Saved entries:
■ ■ ■ ■ ■

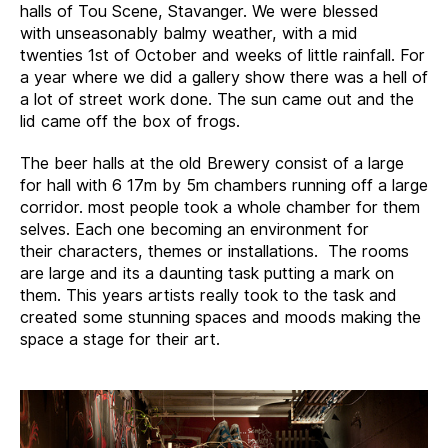
halls of Tou Scene, Stavanger. We were blessed
with unseasonably balmy weather, with a mid
twenties 1st of October and weeks of little rainfall. For
a year where we did a gallery show there was a hell of
a lot of street work done. The sun came out and the
lid came off the box of frogs.
The beer halls at the old Brewery consist of a large
for hall with 6 17m by 5m chambers running off a large
corridor. most people took a whole chamber for them
selves. Each one becoming an environment for
their characters, themes or installations. The rooms
are large and its a daunting task putting a mark on
them. This years artists really took to the task and
created some stunning spaces and moods making the
space a stage for their art.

■ ■ ■ ■ ■

▶ **INSTRUCTIONS TO FOLLOW**
Could you output all of the records exactly, without their pictures?

▶ **SOLVED PROBLEM**
halls of Tou Scene, Stavanger. We were blessed
with unseasonably balmy weather, with a mid
twenties 1st of October and weeks of little rainfall. For
a year where we did a gallery show there was a hell of
a lot of street work done. The sun came out and the
lid came off the box of frogs.
The beer halls at the old Brewery consist of a large
for hall with 6 17m by 5m chambers running off a large
corridor. most people took a whole chamber for them
selves. Each one becoming an environment for
their characters, themes or installations. The rooms
are large and its a daunting task putting a mark on
them. This years artists really took to the task and
created some stunning spaces and moods making the
space a stage for their art.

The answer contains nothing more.